Governar tem uma forte componente de gestão de expectativas. Estas podem ter influência no comportamento dos agentes económicos mas comprometem também os graus de liberdade da acção governativa.

O que sabemos é que o governo prometeu muita coisa a muita gente, que a todos garantiu um “tempo novo” e que deu sinais de um facilitismo totalmente imprudente para tempos que são mais velhos do que novos. E nestas questões não há recuos.

O jeito que fariam agora as centenas de milhões de receita que o Estado vai perder com a descida do IVA na restauração, em vigor a partir de Julho. A medida estava assimilada e o seu ónus político era do anterior governo. Esperar benefícios para além da margem de lucro de cada empresário do sector é tão irreal como as vacas que voam de António Costa.

A reposição de feriados foi outra medida desnecessária. Foi sobretudo simbólica, para marcar a diferença com o anterior governo que, alegadamente, “gostava da austeridade pela austeridade”. Mas a governação também é feita de simbolismos e estes, muitas vezes, dizem mais às pessoas do que estudos, livros brancos e medidas complexas com grande impacto na economia e na sociedade. Quatro feriados em 365 dias do ano não são nada disto, obviamente. Mas num país que tem um défice de produção – e também de produtividade, mas aqui o impacto é mais no produto do que na eficiência – aumentar os dias de paragem do trabalho e fazer disso uma prioridade envia a mensagem errada que já podemos voltar aos bons velhos tempos.
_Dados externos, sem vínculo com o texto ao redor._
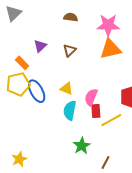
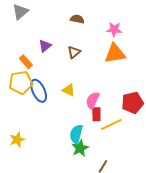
pink star: (108, 25) -> (114, 29), size x0.7
cyan semicircle: (70, 110) -> (76, 134), moved
yellow star: (19, 159) -> (17, 140), moved

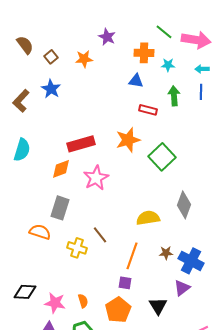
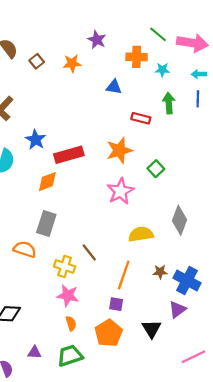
blue triangle: (136, 81) -> (114, 87), moved
blue star: (51, 89) -> (36, 140), moved
green square: (162, 157) -> (156, 169), size x0.6
pink star: (96, 178) -> (120, 191), moved
pink star: (55, 303) -> (68, 295), moved

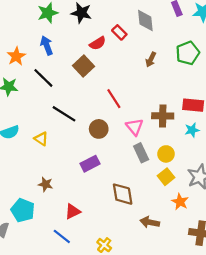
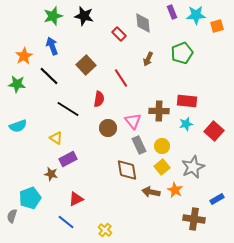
red semicircle: (98, 43) -> (99, 99), moved, turned -49
red line: (114, 99) -> (121, 78), moved
brown circle: (99, 129) -> (108, 128), moved
yellow triangle: (41, 139) -> (56, 138), moved
purple rectangle: (90, 164) -> (68, 159), moved
brown diamond: (123, 194) -> (127, 170), moved
cyan pentagon: (23, 210) -> (30, 198), turned 30
brown arrow: (150, 222) -> (151, 192), moved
Mas não podemos, como se está a ver.

Na mesma linha, temos o regresso às 35 horas de trabalho semanal para os funcionários do Estado que viram o horário regular aumentado para 40 horas. Aqui, haverá certamente um impacto orçamental, com mais despesa em horas extraordinárias, mais funcionários ou mais recurso a serviços externos. É impossível que assim não seja, a menos que a produtividade na função pública seja tão baixa que permita um corte de 12,5% no tempo de trabalho mantendo o mesmo nível de produção. Mas não é isso que os sindicatos dizem.

É surreal, em cima desta medida, que se planeiem medidas de compensação para os trabalhadores que possam aceder às 35 horas mais tarde no tempo – o que, só por si, demonstra que a medida tem custos, doutra forma poderia entrar em vigor para todos ao mesmo tempo.

Mais depressa António Costa coloca uma manada de vacas em órbita do que consegue que esta medida não custe um cêntimo aos contribuintes, como ainda esta sexta-feira reafirmou no Parlamento.

Não está em causa a justiça intrínseca de cada uma destas medidas. Sim, os impostos devem baixar – e não só nos restaurantes e cafés. Sim, não vem mal ao mundo se tivermos os feriados do pré-troika – já agora com possibilidade de alguns deles serem “encostados” a fins-de-semana para evitar pontes como a destes dias. Sim, o caminho será cada vez mais termos menos horas de trabalho – e mais flexíveis no tempo e no espaço em que se fazem. Nem tudo o que é justo é possivel e muito menos ao mesmo tempo.

O problema é o momento, a emergência que ainda vivemos e os sinais errados que se dão à sociedade, bem como os custos que vamos ter que pagar num tempo que temos demasiados encargos para suportar para além das nossas possibilidades.